**EXERCISE**: Make an exact copy of the records, leaving out the images.
--- --- ---
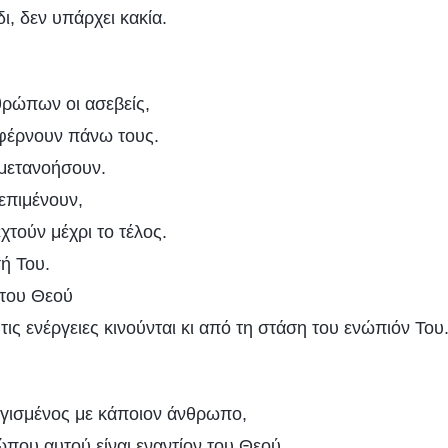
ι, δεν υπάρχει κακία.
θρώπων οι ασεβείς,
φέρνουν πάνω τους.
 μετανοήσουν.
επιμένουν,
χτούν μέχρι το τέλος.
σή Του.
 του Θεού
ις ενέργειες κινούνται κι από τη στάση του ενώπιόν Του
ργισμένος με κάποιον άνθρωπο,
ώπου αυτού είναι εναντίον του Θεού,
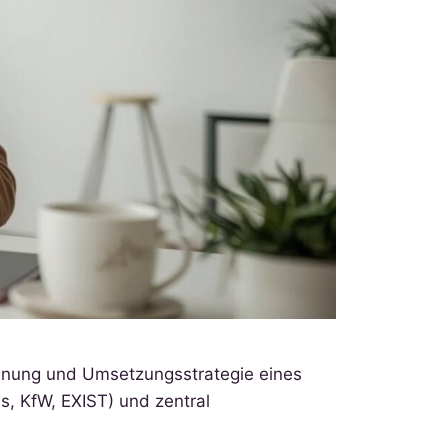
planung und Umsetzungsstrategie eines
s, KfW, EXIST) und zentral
--- --- ---
**RESULT OF THE TASK**:
ι, δεν υπάρχει κακία.
θρώπων οι ασεβείς,
φέρνουν πάνω τους.
 μετανοήσουν.
επιμένουν,
χτούν μέχρι το τέλος.
σή Του.
 του Θεού
ις ενέργειες κινούνται κι από τη στάση του ενώπιόν Του
ργισμένος με κάποιον άνθρωπο,
ώπου αυτού είναι εναντίον του Θεού,
planung und Umsetzungsstrategie eines
s, KfW, EXIST) und zentral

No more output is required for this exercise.